Meine Damen und Herren, das wirtschaftliche Problem bei der Korruption ist, dass Geld ohne entsprechende Gegenleistung verausgabt wird. Durch Absprachen und Bestechung gelangen Bieter an Aufträge. Das ist etwas ganz anderes, als wenn man mehr bezahlt, um sicherzustellen, dass bei der Auftragserfüllung Tariflöhne gezahlt werden,keine Kinderarbeit verrichtet oder kein geschütz

tes Tropenholz eingesetzt wird. Das ist ein sinnvoller Mitteleinsatz zur Erreichung wichtiger gesellschaftlicher Ziele. Das andere hingegen ist eine Verschwendung öffentlicher Mittel und private Bereicherung.

Meine Damen und Herren, dass solche Vorgänge auch Auswirkungen auf das Ansehen der gesamten öffentlichen Verwaltung und gewählter Mandatsträger haben, liegt natürlich auf der Hand. Insbesondere im Baugewerbe haben wir das Problem, dass es immer wieder zu illegalen Machenschaften bei der Auftragsvergabe kommt, dass Bestechung, Preisabsprachen, aber auch das Unterlaufen des Arbeitsgesetzbuches leider häufige Begleiterscheinungen des Geschäfts zwischen Auftraggebern und Auftragnehmern sind.

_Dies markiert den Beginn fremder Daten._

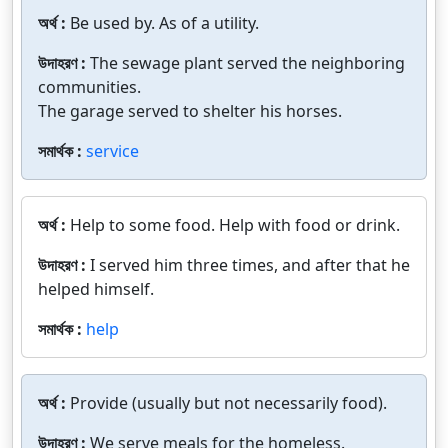
অর্থ :
Be used by. As of a utility.
উদাহরণ :
The sewage plant served the neighboring
communities.
The garage served to shelter his horses.
সমার্থক :
service
অর্থ :
Help to some food. Help with food or drink.
উদাহরণ :
I served him three times, and after that he
helped himself.
সমার্থক :
help
অর্থ :
Provide (usually but not necessarily food).
উদাহরণ :
We serve meals for the homeless.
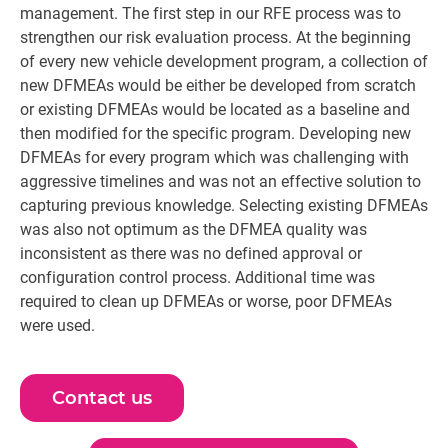
management. The first step in our RFE process was to
strengthen our risk evaluation process. At the beginning
of every new vehicle development program, a collection of
new DFMEAs would be either be developed from scratch
or existing DFMEAs would be located as a baseline and
then modified for the specific program. Developing new
DFMEAs for every program which was challenging with
aggressive timelines and was not an effective solution to
capturing previous knowledge. Selecting existing DFMEAs
was also not optimum as the DFMEA quality was
inconsistent as there was no defined approval or
configuration control process. Additional time was
required to clean up DFMEAs or worse, poor DFMEAs
were used.
Contact us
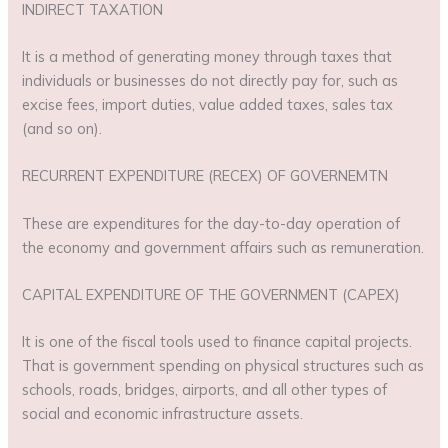
INDIRECT TAXATION
It is a method of generating money through taxes that
individuals or businesses do not directly pay for, such as
excise fees, import duties, value added taxes, sales tax
(and so on).
RECURRENT EXPENDITURE (RECEX) OF GOVERNEMTN
These are expenditures for the day-to-day operation of
the economy and government affairs such as remuneration.
CAPITAL EXPENDITURE OF THE GOVERNMENT (CAPEX)
It is one of the fiscal tools used to finance capital projects.
That is government spending on physical structures such as
schools, roads, bridges, airports, and all other types of
social and economic infrastructure assets.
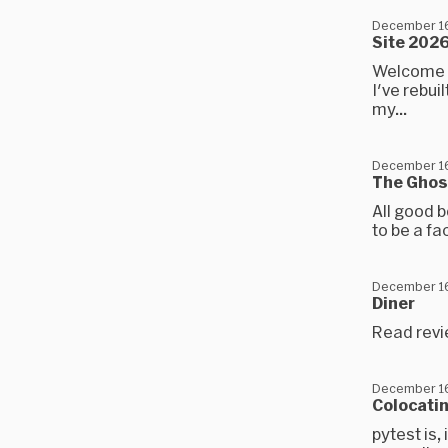
December 16
Site 202
Welcome to
I've rebui
my...
December 16
The Ghos
All good b
to be a fa
December 16
Diner
Read revi
December 16
Colocatin
pytest is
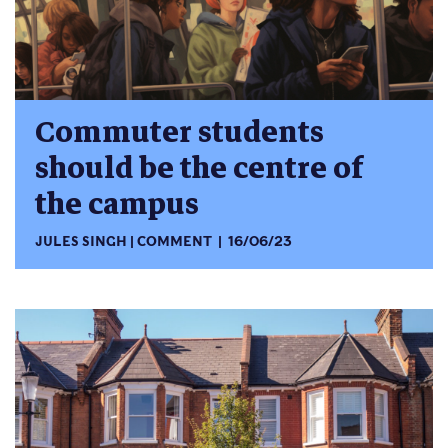
Commuter students
should be the centre of
the campus
JULES SINGH
COMMENT
16/06/23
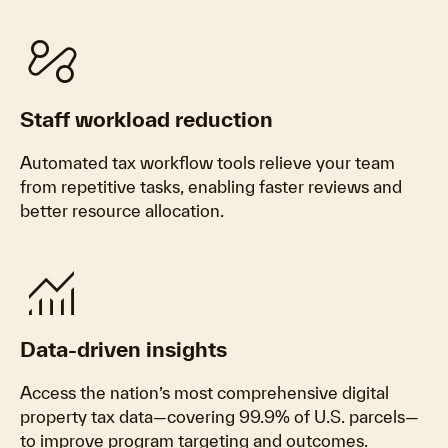
automation
Staff workload reduction
Automated tax workflow tools relieve your team
from repetitive tasks, enabling faster reviews and
better resource allocation.
monitoring
Data-driven insights
Access the nation’s most comprehensive digital
property tax data—covering 99.9% of U.S. parcels—
to improve program targeting and outcomes.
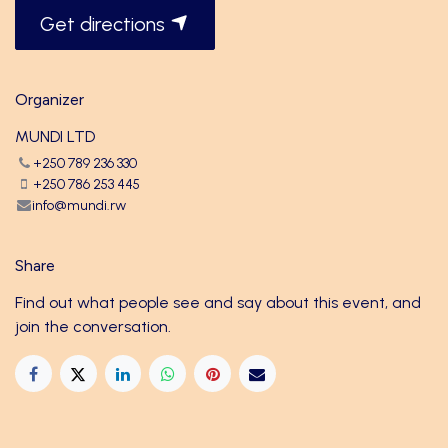
Get directions
Organizer
MUNDI LTD
+250 789 236 330
+250 786 253 445
info@mundi.rw
Share
Find out what people see and say about this event, and
join the conversation.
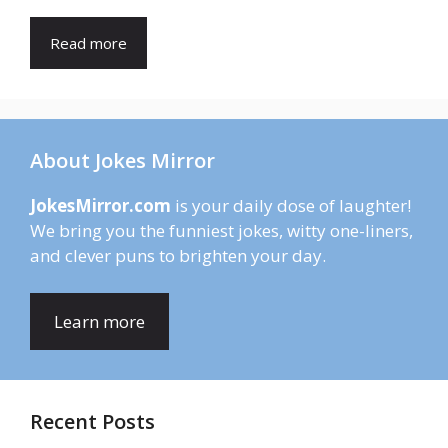
Read more
About Jokes Mirror
JokesMirror.com
is your daily dose of laughter!
We bring you the funniest jokes, witty one-liners,
and clever puns to brighten your day.
Learn more
Recent Posts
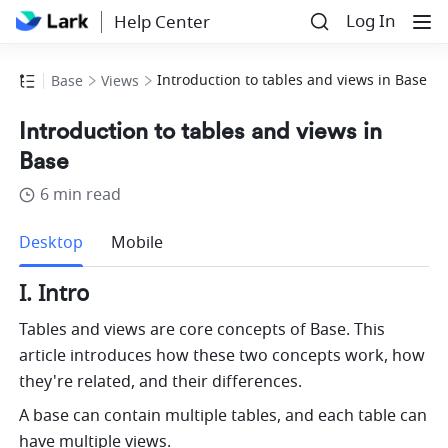
Log In
Help Center
Introduction to tables and views in Base
Base
Views
Introduction to tables and views in
Base
6 min read
more
Desktop
Mobile
I. Intro
Tables and views are core concepts of Base. This 
article introduces how these two concepts work, how 
they're related, and their differences.
A base can contain multiple tables, and each table can 
have multiple views. 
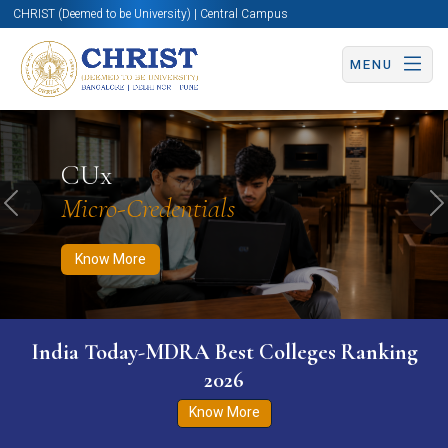
CHRIST (Deemed to be University) | Central Campus
MENU
Know More
Apply Now
Apply Now
CUx
Micro-Credentials
Previous
N
Know More
India Today-MDRA Best Colleges Ranking
2026
Know More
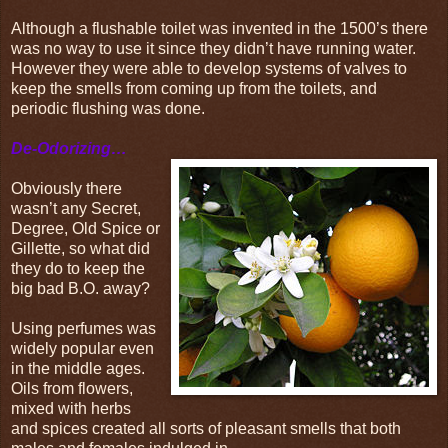
Although a flushable toilet was invented in the 1500’s there
was no way to use it since they didn’t have running water.
However they were able to develop systems of valves to
keep the smells from coming up from the toilets, and
periodic flushing was done.
De-Odorizing…
Obviously there
wasn’t any Secret,
Degree, Old Spice or
Gillette, so what did
they do to keep the
big bad B.O. away?
Using perfumes was
widely popular even
in the middle ages.
Oils from flowers,
mixed with herbs
and spices created all sorts of pleasant smells that both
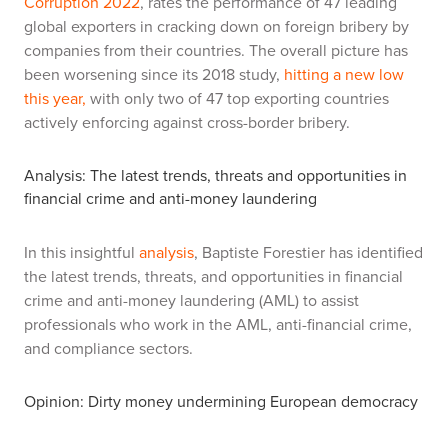
Corruption 2022
, rates the performance of 47 leading
global exporters in cracking down on foreign bribery by
companies from their countries. The overall picture has
been worsening since its 2018 study,
hitting a new low
this year,
with only two of 47 top exporting countries
actively enforcing against cross-border bribery.
Analysis: The latest trends, threats and opportunities in
financial crime and anti-money laundering
In this insightful
analysis
, Baptiste Forestier has identified
the latest trends, threats, and opportunities in financial
crime and anti-money laundering (AML) to assist
professionals who work in the AML, anti-financial crime,
and compliance sectors.
Opinion: Dirty money undermining European democracy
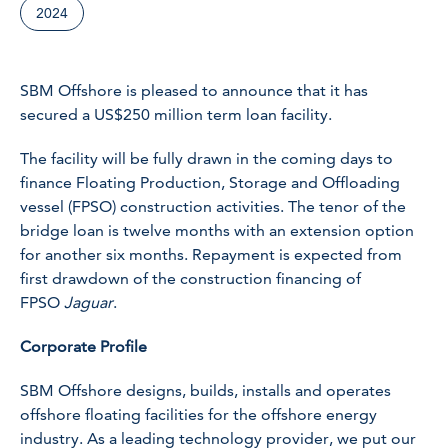
2024
SBM Offshore is pleased to announce that it has
secured a US$250 million term loan facility.
The facility will be fully drawn in the coming days to
finance Floating Production, Storage and Offloading
vessel (FPSO) construction activities. The tenor of the
bridge loan is twelve months with an extension option
for another six months. Repayment is expected from
first drawdown of the construction financing of
FPSO
Jaguar
.
Corporate Profile
SBM Offshore designs, builds, installs and operates
offshore floating facilities for the offshore energy
industry. As a leading technology provider, we put our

Daher greift der Gesetzentwurf ein Anliegen auf, dass allen am Herzen liegen sollte, insbesondere denen, die sich immer damit brüsten, für Recht und Ordnung zu sorgen. Die Idee, ein solches Korruptionsregister einzurichten, in dem gelistet wird, wer nachweislich seine Unzuverlässigkeit bewiesen hat, ist nicht neu, aber es ist eine sehr richtige Idee. Sie wird im Übrigen – Herr Schork hat es angesprochen – auch von Transparency International erhoben.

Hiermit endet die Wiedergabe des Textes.